(Source data)
####################

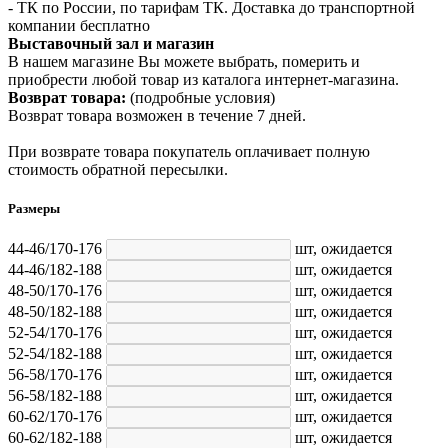
- ТК по России, по тарифам ТК. Доставка до транспортной
компании бесплатно
Выставочный зал и магазин
В нашем магазине Вы можете выбрать, померить и
приобрести любой товар из каталога интернет-магазина.
Возврат товара:
(подробные условия)
Возврат товара возможен в течение 7 дней.
При возврате товара покупатель оплачивает полную
стоимость обратной пересылки.
Размеры
44-46/170-176
шт,
ожидается
44-46/182-188
шт,
ожидается
48-50/170-176
шт,
ожидается
48-50/182-188
шт,
ожидается
52-54/170-176
шт,
ожидается
52-54/182-188
шт,
ожидается
56-58/170-176
шт,
ожидается
56-58/182-188
шт,
ожидается
60-62/170-176
шт,
ожидается
60-62/182-188
шт,
ожидается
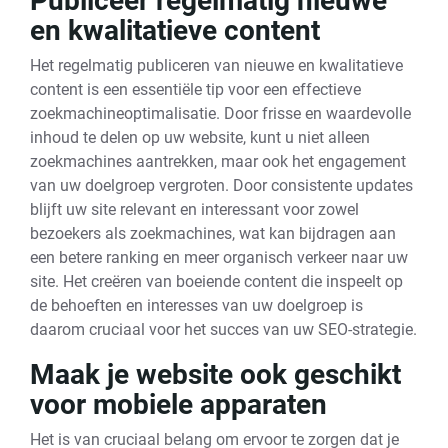
Publiceer regelmatig nieuwe
en kwalitatieve content
Het regelmatig publiceren van nieuwe en kwalitatieve
content is een essentiële tip voor een effectieve
zoekmachineoptimalisatie. Door frisse en waardevolle
inhoud te delen op uw website, kunt u niet alleen
zoekmachines aantrekken, maar ook het engagement
van uw doelgroep vergroten. Door consistente updates
blijft uw site relevant en interessant voor zowel
bezoekers als zoekmachines, wat kan bijdragen aan
een betere ranking en meer organisch verkeer naar uw
site. Het creëren van boeiende content die inspeelt op
de behoeften en interesses van uw doelgroep is
daarom cruciaal voor het succes van uw SEO-strategie.
Maak je website ook geschikt
voor mobiele apparaten
Het is van cruciaal belang om ervoor te zorgen dat je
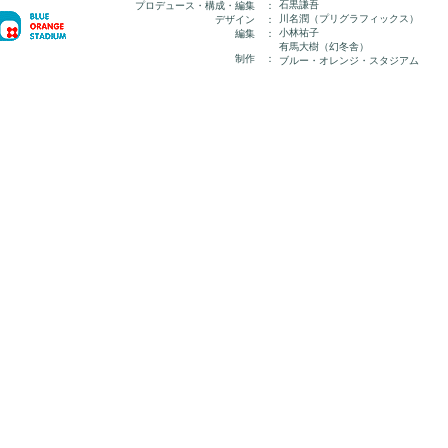
石黒謙吾
プロデュース・構成・編集 ：
川名潤（プリグラフィックス）
デザイン ：
小林祐子
編集 ：
有馬大樹（幻冬舎）
制作 ：
ブルー・オレンジ・スタジアム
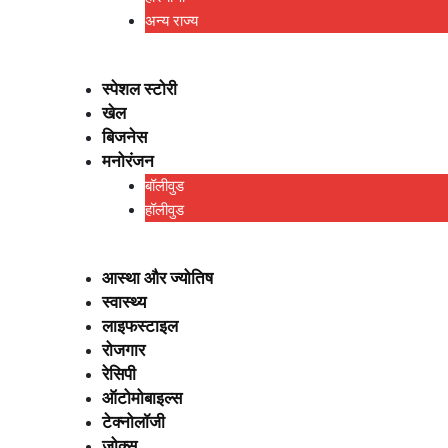
अन्य राज्य
स्पेशल स्टोरी
खेल
बिजनेस
मनोरंजन
बॉलीवुड
हॉलीवुड
आस्था और ज्योतिष
स्वास्थ्य
लाइफस्टाइल
रोजगार
रेसिपी
ऑटोमोबाइल्स
टेक्नोलॉजी
जोक्स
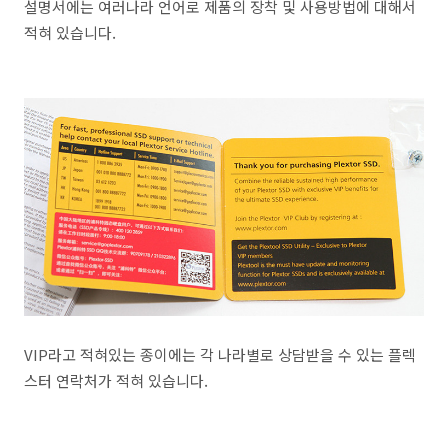
설명서에는 여러나라 언어로 제품의 장착 및 사용방법에 대해서
적혀 있습니다.
VIP라고 적혀있는 종이에는 각 나라별로 상담받을 수 있는 플렉
스터 연락처가 적혀 있습니다.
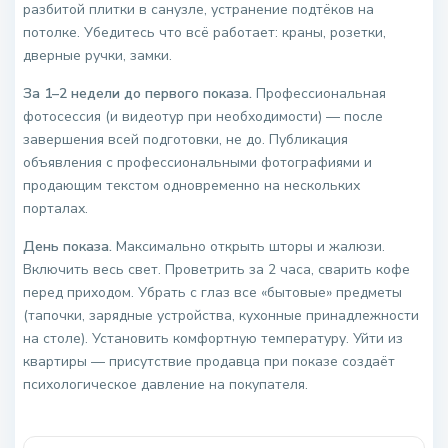
разбитой плитки в санузле, устранение подтёков на
потолке. Убедитесь что всё работает: краны, розетки,
дверные ручки, замки.
За 1–2 недели до первого показа.
Профессиональная
фотосессия (и видеотур при необходимости) — после
завершения всей подготовки, не до. Публикация
объявления с профессиональными фотографиями и
продающим текстом одновременно на нескольких
порталах.
День показа.
Максимально открыть шторы и жалюзи.
Включить весь свет. Проветрить за 2 часа, сварить кофе
перед приходом. Убрать с глаз все «бытовые» предметы
(тапочки, зарядные устройства, кухонные принадлежности
на столе). Установить комфортную температуру. Уйти из
квартиры — присутствие продавца при показе создаёт
психологическое давление на покупателя.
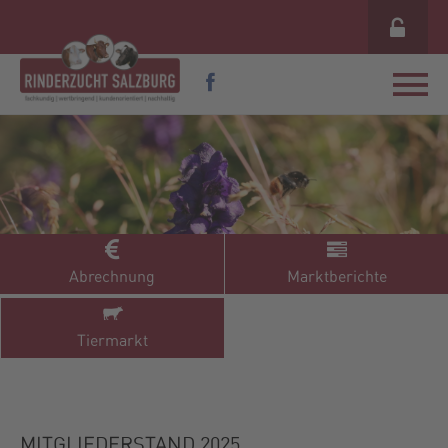
Abrechnung
Marktberichte
Tiermarkt
MITGLIEDERSTAND 2025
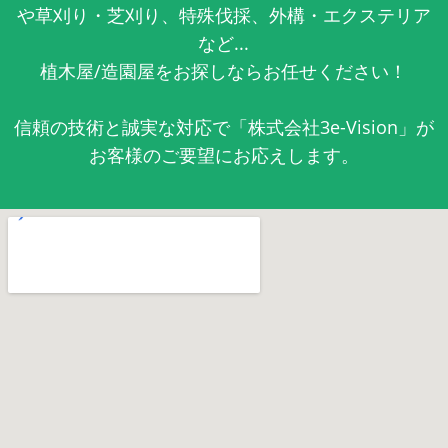
や草刈り・芝刈り、特殊伐採、外構・エクステリア
など...
植木屋/造園屋をお探しならお任せください！
信頼の技術と誠実な対応で「株式会社3e-Vision」が
お客様のご要望にお応えします。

####################

Give an exact copy of the data, and omit any pictures it holds.

- ТК по России, по тарифам ТК. Доставка до транспортной
компании бесплатно
Выставочный зал и магазин
В нашем магазине Вы можете выбрать, померить и
приобрести любой товар из каталога интернет-магазина.
Возврат товара:
(подробные условия)
Возврат товара возможен в течение 7 дней.
При возврате товара покупатель оплачивает полную
стоимость обратной пересылки.
Размеры
44-46/170-176
шт,
ожидается
44-46/182-188
шт,
ожидается
48-50/170-176
шт,
ожидается
48-50/182-188
шт,
ожидается
52-54/170-176
шт,
ожидается
52-54/182-188
шт,
ожидается
56-58/170-176
шт,
ожидается
56-58/182-188
шт,
ожидается
60-62/170-176
шт,
ожидается
60-62/182-188
шт,
ожидается
Publiceer regelmatig nieuwe
en kwalitatieve content
Het regelmatig publiceren van nieuwe en kwalitatieve
content is een essentiële tip voor een effectieve
zoekmachineoptimalisatie. Door frisse en waardevolle
inhoud te delen op uw website, kunt u niet alleen
zoekmachines aantrekken, maar ook het engagement
van uw doelgroep vergroten. Door consistente updates
blijft uw site relevant en interessant voor zowel
bezoekers als zoekmachines, wat kan bijdragen aan
een betere ranking en meer organisch verkeer naar uw
site. Het creëren van boeiende content die inspeelt op
de behoeften en interesses van uw doelgroep is
daarom cruciaal voor het succes van uw SEO-strategie.
Maak je website ook geschikt
voor mobiele apparaten
Het is van cruciaal belang om ervoor te zorgen dat je
石黒謙吾
プロデュース・構成・編集 ：
川名潤（プリグラフィックス）
デザイン ：
小林祐子
編集 ：
有馬大樹（幻冬舎）
制作 ：
ブルー・オレンジ・スタジアム
अन्य राज्य
स्पेशल स्टोरी
खेल
बिजनेस
मनोरंजन
बॉलीवुड
हॉलीवुड
आस्था और ज्योतिष
स्वास्थ्य
लाइफस्टाइल
रोजगार
रेसिपी
ऑटोमोबाइल्स
टेक्नोलॉजी
जोक्स
설명서에는 여러나라 언어로 제품의 장착 및 사용방법에 대해서
적혀 있습니다.
VIP라고 적혀있는 종이에는 각 나라별로 상담받을 수 있는 플렉
스터 연락처가 적혀 있습니다.
разбитой плитки в санузле, устранение подтёков на
потолке. Убедитесь что всё работает: краны, розетки,
дверные ручки, замки.
За 1–2 недели до первого показа.
Профессиональная
фотосессия (и видеотур при необходимости) — после
завершения всей подготовки, не до. Публикация
объявления с профессиональными фотографиями и
продающим текстом одновременно на нескольких
порталах.
День показа.
Максимально открыть шторы и жалюзи.
Включить весь свет. Проветрить за 2 часа, сварить кофе
перед приходом. Убрать с глаз все «бытовые» предметы
(тапочки, зарядные устройства, кухонные принадлежности
на столе). Установить комфортную температуру. Уйти из
квартиры — присутствие продавца при показе создаёт
психологическое давление на покупателя.
Abrechnung
Marktberichte
Tiermarkt
MITGLIEDERSTAND 2025
や草刈り・芝刈り、特殊伐採、外構・エクステリア
など...
植木屋/造園屋をお探しならお任せください！
信頼の技術と誠実な対応で「株式会社3e-Vision」が
お客様のご要望にお応えします。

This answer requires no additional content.